Some Ranger fans have preached building from within as a counter-argument to a Richards signing, a strategy that simply will not work given the Blueshirts’ annual drafting positions. You can build from within to an extent, as the Rangers so admirably have of late, but you need that crucial piece to tip things over the edge.
The Rangers rarely get the opportunity to draft the big boys; the sure-fire, slam-dunk, home-run selections that you know will go on to become superstars. We’re not picking a Sidney Crosby or an Alex Ovechkin anytime soon. Richards solves too many problems and makes too much sense to be an afterthought this summer.
It’s understandable that some sections of the fanbase (perhaps rightly, too) have turned away from the fancies of free agency after the Gomez, Drury and Redden signings, but any comparison to Richards must solely be based on a potential contract and not the abilities of the specific player.
Richards is an elite playmaker that excels in areas the Rangers most need help. We all know Gomez, Drury and Redden were far from worth their contracts, but that mustn’t prevent the team making a move when a player of Richards calibre becomes available.

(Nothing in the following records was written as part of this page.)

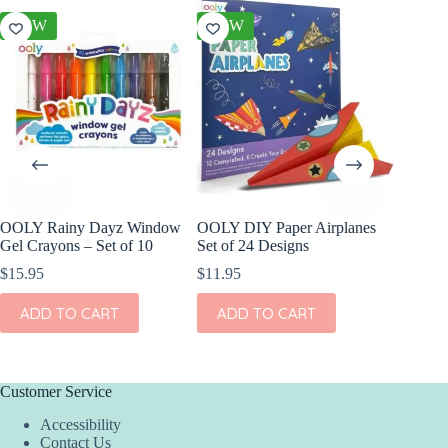
NEW
NEW
NEW
OOLY Rainy Dayz Window
OOLY DIY Paper Airplanes
OOLY Pl
Gel Crayons – Set of 10
Set of 24 Designs
Watercol
Rainbow
$
15.95
$
11.95
$
9.95
ADD TO CART
ADD TO CART
ADD
Customer Service
Accessibility
Contact Us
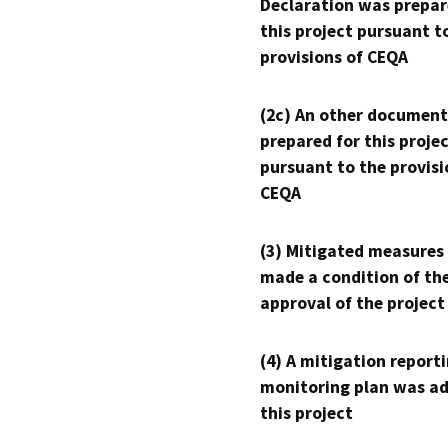
Declaration was prepar
this project pursuant t
provisions of CEQA
(2c) An other document
prepared for this proje
pursuant to the provisi
CEQA
(3) Mitigated measures
made a condition of th
approval of the project
(4) A mitigation reporti
monitoring plan was ad
this project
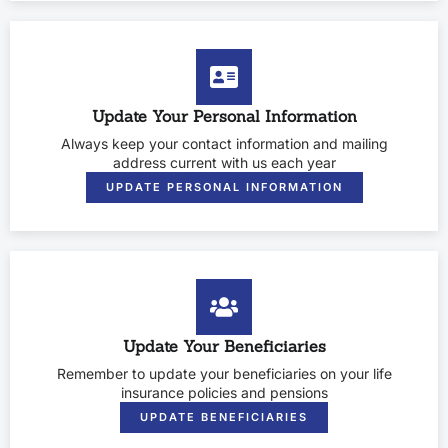
Update Your Personal Information
Always keep your contact information and mailing
address current with us each year
UPDATE PERSONAL INFORMATION
Update Your Beneficiaries
Remember to update your beneficiaries on your life
insurance policies and pensions
UPDATE BENEFICIARIES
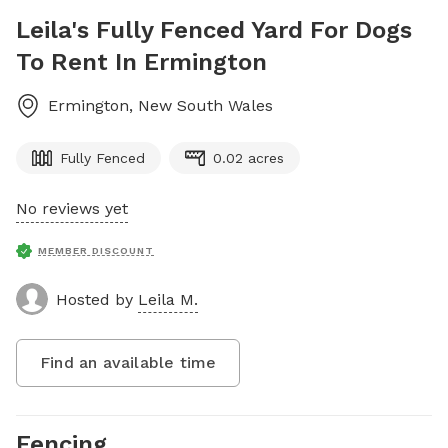
Leila's Fully Fenced Yard For Dogs
To Rent In Ermington
Ermington
,
New South Wales
Fully Fenced
0.02 acres
No reviews yet
MEMBER DISCOUNT
Hosted by
Leila M.
Find an available time
Fencing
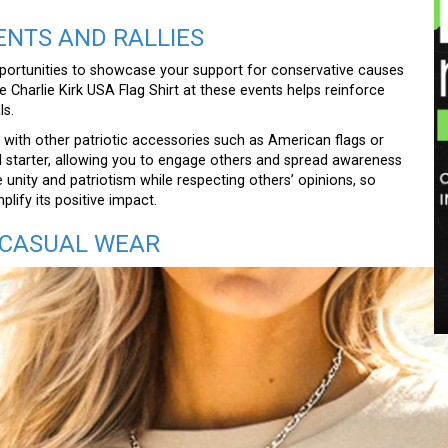
ENTS AND RALLIES
opportunities to showcase your support for conservative causes
e Charlie Kirk USA Flag Shirt at these events helps reinforce
ls.
red with other patriotic accessories such as American flags or
nal starter, allowing you to engage others and spread awareness
unity and patriotism while respecting others’ opinions, so
lify its positive impact.
 CASUAL WEAR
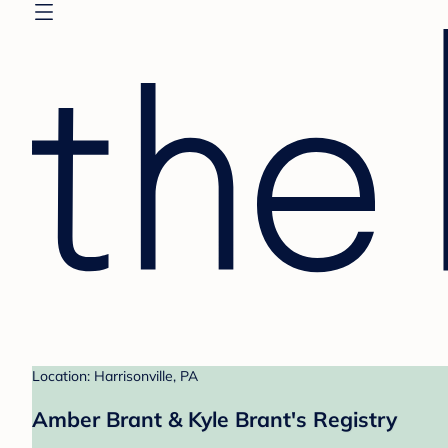
Location: Harrisonville, PA
Amber Brant & Kyle Brant's Registry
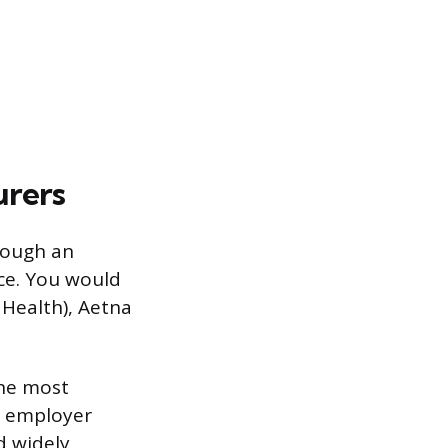
urers
rough an
ce. You would
 Health), Aetna
the most
r employer
d widely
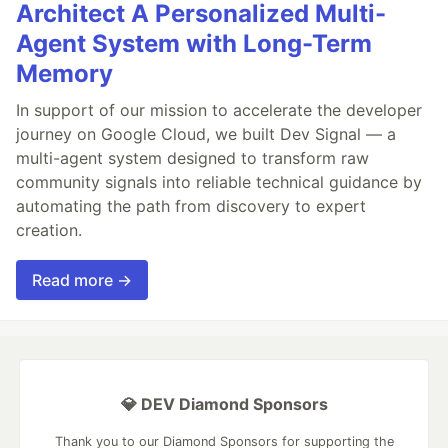
Architect A Personalized Multi-
Agent System with Long-Term
Memory
In support of our mission to accelerate the developer
journey on Google Cloud, we built Dev Signal — a
multi-agent system designed to transform raw
community signals into reliable technical guidance by
automating the path from discovery to expert
creation.
Read more →
💎 DEV Diamond Sponsors
Thank you to our Diamond Sponsors for supporting the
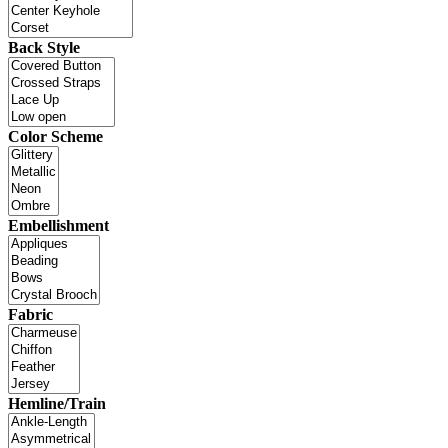
Back Style
Color Scheme
Embellishment
Fabric
Hemline/Train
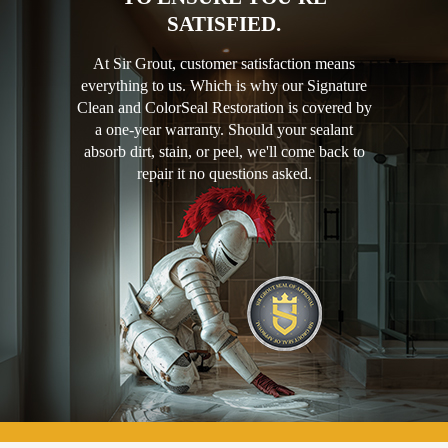
SATISFIED.
At Sir Grout, customer satisfaction means
everything to us. Which is why our Signature
Clean and ColorSeal Restoration is covered by
a one-year warranty. Should your sealant
absorb dirt, stain, or peel, we'll come back to
repair it no questions asked.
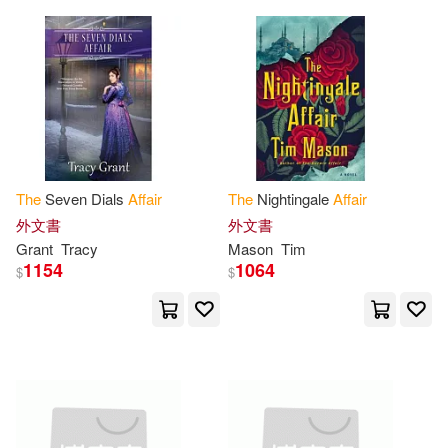
Barnes & Noble(1)
New(7)
Norman(7)
Basic Books(1)
Scott (NRT)(7)
Sheridan(7)
Bbc Audiobooks Amer(1)
Stewart(7)
Waldman(7)
Beavers Pond Pr(1)
The
Seven Dials
Affair
The
Nightingale
Affair
外文書
外文書
Watson(7)
White(7)
Bentley Pub(1)
Grant
Tracy
Mason
Tim
1154
1064
$
$
Wood(7)
Adamcik(6)
Blackstone Pub(1)
Agatha/ Dellaporta(6)
Bloomsbury Pub Plc USA(1)
Army(6)
Ashley(6)
Blue Boulevard Pubns(1)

The alternatives? Realistically a trade that would cost assets the team either isn’t willing to move or would be worse off for doing so. Richards costs cap space, that’s all, and with the cap ceiling believed to be rising to as much as $63.5m this summer the Rangers should have space to accommodate his demands while re-signing all their key pieces.
Larry Brooks recently wrote an article on the Rangers and Richards. In it he determined that the Rangers should trade their latter second-round pick in the upcoming entry draft (57th overall) to the Stars for Richards rights so as to get a vital head-start on the competition ahead of July 1st.
We’d suggest Sather offer Nieuwendyk the 57th-overall selection for the rights to Richards, for the right to get a head start on 2011-12, for the right to avoid the rush-hour frenzy of July 1. For the right reason.
It’s hard to fault his logic, isn’t it?